Your instructions: Only lines holding the string "näckrosblad" are wanted; copy each one from the material.

Data section:
============================================================

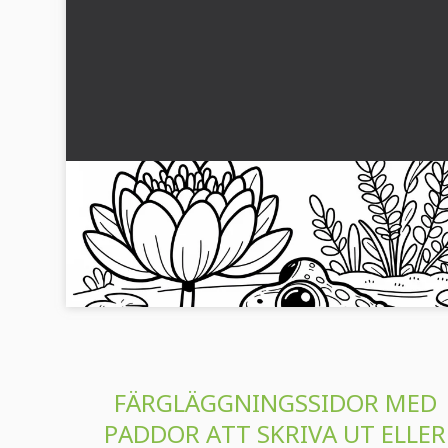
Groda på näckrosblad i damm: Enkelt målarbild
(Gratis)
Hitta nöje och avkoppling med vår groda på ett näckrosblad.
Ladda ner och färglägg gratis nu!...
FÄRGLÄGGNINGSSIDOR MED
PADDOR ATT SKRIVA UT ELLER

============================================================

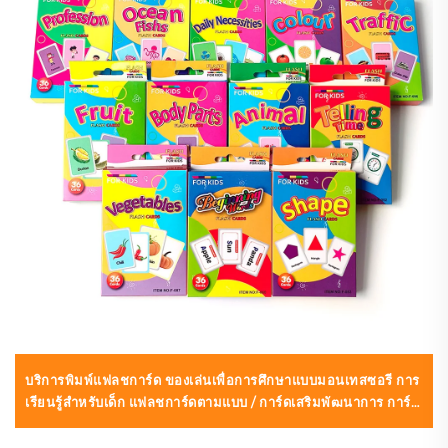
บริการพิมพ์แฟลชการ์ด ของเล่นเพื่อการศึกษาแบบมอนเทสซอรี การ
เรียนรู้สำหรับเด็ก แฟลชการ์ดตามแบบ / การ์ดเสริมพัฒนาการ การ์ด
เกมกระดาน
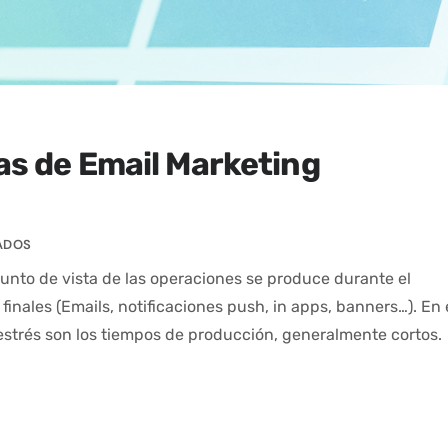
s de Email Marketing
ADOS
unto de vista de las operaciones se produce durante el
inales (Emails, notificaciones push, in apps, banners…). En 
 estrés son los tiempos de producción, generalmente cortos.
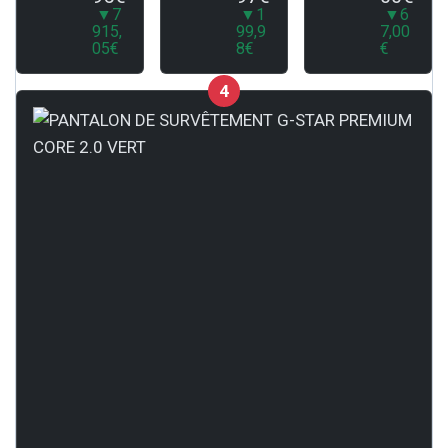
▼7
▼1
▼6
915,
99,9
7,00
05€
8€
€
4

============================================================

Answer section:
Groda på näckrosblad i damm: Enkelt målarbild
Hitta nöje och avkoppling med vår groda på ett näckrosblad.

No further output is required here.